Parmi les obligations inhérentes à l’inscription d’un bout de chou dans une structure collective de garde, figure celle de la vaccination. En France, ce sont les pouvoirs publics qui fixent le calendrier vaccinal. Ce dernier a par ailleurs fait l’objet de modifications puisque 11 vaccins sont désormais obligatoires pour tous les enfants nés à partir de 2018, contre 3 pour les enfants nés avant cette date. Si le traditionnel DT-Polio contre la diphtérie, le tétanos et la poliomyélite est en effet obligatoire pour les enfants nés avant 2018, ceux nés ultérieurement doivent être vaccinés en plus contre la coqueluche, la rubéole, la rougeole, les oreillons, les infections à Haemophilus influenzae de type B, l’hépatite B, les infections à pneumocoque et les infections à méningocoque.

Jusqu’en 2018, ces 8 vaccins étaient simplement recommandés. Ils ont été rendus obligatoires afin d’accroître la couverture vaccinale de la population, devenue insuffisante selon les autorités sanitaires. Ces dernières années, une recrudescence des cas de rougeole a notamment été observée. Or, les tout-petits constituent une population à risque du fait de l’immaturité de leur système immunitaire. En outre, la vie en collectivité contribue très largement à augmenter le risque de contamination et de propagation des maladies.
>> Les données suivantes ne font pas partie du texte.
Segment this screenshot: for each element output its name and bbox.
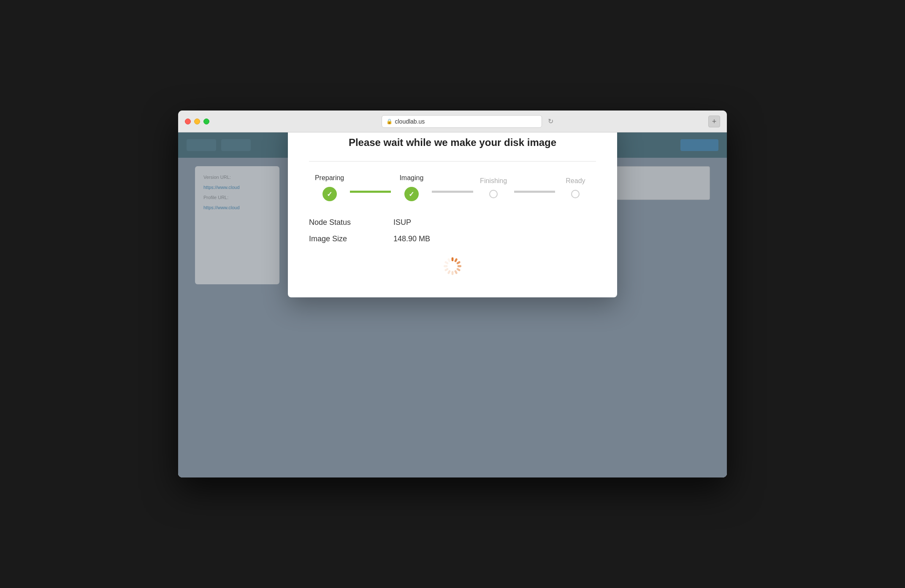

Lors de l’inscription de votre petit monstre en crèche, la présentation du carnet de vaccination est requise pour finaliser le dossier. Celui-ci doit être à jour ou régularisé rapidement dans le cas d’un rappel. Si votre enfant ne peut être vacciné pour des raisons de contre-indications médicales, un certificat devra être fourni.

Au total, les enfants nés après le 1er janvier 2018 feront l’objet de dix injections réparties sur une période de deux ans. L’ensemble de ces vaccins sont pris en charge par l’Assurance maladie à des hauteurs différentes. Le ROR (rougeole, oreillons et rubéole) est totalement remboursé tandis que les autres injections le sont à 65%. Le reste à charge est généralement couvert par les complémentaires santé.